### Try it
When a line below contains the string "Kivisaaren", show that line.

### Raw data
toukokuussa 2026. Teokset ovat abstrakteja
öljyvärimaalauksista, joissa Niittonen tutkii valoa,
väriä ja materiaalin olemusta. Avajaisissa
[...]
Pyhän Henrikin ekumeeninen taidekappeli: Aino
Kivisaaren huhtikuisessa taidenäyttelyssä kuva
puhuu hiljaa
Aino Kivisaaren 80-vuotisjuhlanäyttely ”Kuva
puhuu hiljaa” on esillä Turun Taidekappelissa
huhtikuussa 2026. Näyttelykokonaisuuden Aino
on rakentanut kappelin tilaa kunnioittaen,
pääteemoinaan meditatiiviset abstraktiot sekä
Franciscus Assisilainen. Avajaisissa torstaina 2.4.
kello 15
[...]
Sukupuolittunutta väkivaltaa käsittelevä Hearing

==

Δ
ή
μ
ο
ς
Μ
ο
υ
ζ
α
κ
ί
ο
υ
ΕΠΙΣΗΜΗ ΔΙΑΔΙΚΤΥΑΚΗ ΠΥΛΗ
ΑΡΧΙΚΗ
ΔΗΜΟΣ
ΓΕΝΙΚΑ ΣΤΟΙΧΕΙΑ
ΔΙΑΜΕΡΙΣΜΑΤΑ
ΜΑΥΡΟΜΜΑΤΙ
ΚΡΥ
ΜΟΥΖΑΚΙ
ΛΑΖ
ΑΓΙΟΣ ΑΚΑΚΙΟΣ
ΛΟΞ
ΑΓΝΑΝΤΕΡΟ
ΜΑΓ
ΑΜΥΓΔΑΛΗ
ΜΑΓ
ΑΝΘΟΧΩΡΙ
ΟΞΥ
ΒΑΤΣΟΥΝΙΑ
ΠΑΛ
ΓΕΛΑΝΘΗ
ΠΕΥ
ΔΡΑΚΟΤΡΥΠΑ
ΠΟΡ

### Exercise result
Kivisaaren huhtikuisessa taidenäyttelyssä kuva
Aino Kivisaaren 80-vuotisjuhlanäyttely ”Kuva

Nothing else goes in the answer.